We do try using matrix-multiplication, such as:

import functools,jax
from typing import Union, List, Tuple

@functools.partial(jax.jit, static_argnums=1)
def _bool_tensors_nanargmax_by_malmul(
        inputs: Union[List, Tuple, jax.Array], row_all_values_false_possible=True):
    input_is_matrix = isinstance(inputs, jax.Array)
    if input_is_matrix:
        num_conds = inputs.shape[1]
        matrix = inputs
    else:
        num_conds = len(inputs)
        # column_stack inside will make the fused execution more efficiently by at most 6x.
        matrix = jnp.column_stack(inputs)
    radix_tensor = jnp.power(2, jnp.arange(num_conds - 1, -1, -1))
    matrix = jnp.nan_to_num(matrix, nan=0)
    prod = matrix @ radix_tensor
    # Since the result are close to xxx.999, no 0.5 round occurs.
    index_float = jnp.round(jnp.log2(prod))
    if row_all_values_false_possible:
        # if all values in a row is 0, then log2 of value will be -inf
        index_float = jnp.where(jnp.isinf(index_float), num_conds - 1, index_float)
    index = jnp.abs(index_float - (num_conds - 1))
    return index

inputs = [(jnp.arange(100000) > 50000).astype(jnp.int8) for i in range(4)]
%timeit _bool_tensors_nanargmax_by_malmul(inputs)

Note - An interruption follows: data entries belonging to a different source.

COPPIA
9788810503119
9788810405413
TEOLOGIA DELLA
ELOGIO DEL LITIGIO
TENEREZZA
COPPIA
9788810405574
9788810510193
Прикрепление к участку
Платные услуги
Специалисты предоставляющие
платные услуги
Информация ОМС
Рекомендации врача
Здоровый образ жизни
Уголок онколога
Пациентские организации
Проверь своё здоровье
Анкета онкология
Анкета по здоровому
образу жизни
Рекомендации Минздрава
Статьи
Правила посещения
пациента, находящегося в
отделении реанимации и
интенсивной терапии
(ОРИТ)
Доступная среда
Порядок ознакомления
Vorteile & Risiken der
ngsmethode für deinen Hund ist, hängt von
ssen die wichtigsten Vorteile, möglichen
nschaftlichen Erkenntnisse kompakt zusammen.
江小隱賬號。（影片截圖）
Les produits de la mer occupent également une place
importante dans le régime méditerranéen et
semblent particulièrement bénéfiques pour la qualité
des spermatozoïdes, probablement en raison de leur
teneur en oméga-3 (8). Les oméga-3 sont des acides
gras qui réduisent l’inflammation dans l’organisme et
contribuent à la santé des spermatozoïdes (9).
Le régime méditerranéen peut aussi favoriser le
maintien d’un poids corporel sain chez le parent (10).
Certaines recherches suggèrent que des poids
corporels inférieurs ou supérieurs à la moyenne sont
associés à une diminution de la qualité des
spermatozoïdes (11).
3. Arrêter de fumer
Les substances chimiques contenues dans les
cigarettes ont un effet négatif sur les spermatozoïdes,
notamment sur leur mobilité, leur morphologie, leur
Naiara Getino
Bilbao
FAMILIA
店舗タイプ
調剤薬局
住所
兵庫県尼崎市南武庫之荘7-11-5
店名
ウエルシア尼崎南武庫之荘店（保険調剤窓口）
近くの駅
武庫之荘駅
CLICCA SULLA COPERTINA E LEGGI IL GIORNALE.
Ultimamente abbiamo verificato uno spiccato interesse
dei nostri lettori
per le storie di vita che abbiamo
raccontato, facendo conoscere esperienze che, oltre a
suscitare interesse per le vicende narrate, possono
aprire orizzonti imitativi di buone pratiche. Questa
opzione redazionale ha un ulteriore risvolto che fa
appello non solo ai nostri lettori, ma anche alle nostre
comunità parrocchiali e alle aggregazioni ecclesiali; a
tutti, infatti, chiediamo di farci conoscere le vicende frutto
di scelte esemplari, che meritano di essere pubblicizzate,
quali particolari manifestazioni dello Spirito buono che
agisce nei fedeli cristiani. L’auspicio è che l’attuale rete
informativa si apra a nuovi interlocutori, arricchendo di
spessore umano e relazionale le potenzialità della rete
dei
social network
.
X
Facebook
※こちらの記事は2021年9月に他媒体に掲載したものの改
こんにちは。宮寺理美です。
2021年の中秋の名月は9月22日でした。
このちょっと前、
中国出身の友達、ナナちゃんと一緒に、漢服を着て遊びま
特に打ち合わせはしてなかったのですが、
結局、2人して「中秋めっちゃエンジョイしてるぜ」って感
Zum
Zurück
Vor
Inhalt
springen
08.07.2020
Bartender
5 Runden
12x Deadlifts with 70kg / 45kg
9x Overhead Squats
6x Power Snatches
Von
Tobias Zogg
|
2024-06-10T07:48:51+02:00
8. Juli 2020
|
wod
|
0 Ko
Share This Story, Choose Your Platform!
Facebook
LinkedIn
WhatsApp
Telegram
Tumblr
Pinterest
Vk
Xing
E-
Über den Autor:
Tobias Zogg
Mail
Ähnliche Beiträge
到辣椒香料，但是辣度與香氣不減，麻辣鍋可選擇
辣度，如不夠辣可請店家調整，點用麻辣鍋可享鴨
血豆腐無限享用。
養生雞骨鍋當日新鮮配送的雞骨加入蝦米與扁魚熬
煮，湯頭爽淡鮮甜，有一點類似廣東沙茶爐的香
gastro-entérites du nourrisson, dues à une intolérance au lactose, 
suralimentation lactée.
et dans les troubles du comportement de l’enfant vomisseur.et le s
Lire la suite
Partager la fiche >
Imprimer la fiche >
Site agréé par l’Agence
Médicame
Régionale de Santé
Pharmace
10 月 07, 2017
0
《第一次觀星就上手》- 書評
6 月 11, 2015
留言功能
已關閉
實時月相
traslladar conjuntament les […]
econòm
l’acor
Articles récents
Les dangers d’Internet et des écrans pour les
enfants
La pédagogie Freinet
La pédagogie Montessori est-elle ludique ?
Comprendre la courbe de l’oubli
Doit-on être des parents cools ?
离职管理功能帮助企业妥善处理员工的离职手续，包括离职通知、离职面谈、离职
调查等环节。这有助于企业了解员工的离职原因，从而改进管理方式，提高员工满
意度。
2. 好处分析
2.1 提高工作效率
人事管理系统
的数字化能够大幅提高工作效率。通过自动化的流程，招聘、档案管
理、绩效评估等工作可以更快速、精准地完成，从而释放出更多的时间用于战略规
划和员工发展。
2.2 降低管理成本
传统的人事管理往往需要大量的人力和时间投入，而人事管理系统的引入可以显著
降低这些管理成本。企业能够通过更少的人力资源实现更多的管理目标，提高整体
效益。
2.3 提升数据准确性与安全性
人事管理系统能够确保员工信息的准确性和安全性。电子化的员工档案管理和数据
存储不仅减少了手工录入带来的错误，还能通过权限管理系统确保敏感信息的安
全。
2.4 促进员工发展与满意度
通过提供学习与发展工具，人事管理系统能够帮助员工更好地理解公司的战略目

@functools.partial(jax.jit, static_argnums=1)
def bool_tensors_nanargmax(inputs: Union[List, Tuple], row_all_values_false_possible=True):
    num_conds = len(inputs)
    matrix = jnp.column_stack(inputs)
    return jnp.nanargmax(matrix, axis=1)
%timeit bool_tensors_nanargmax(inputs)

It's 4 times faster, but the float precision is not reliable, the result can be wrong sometimes.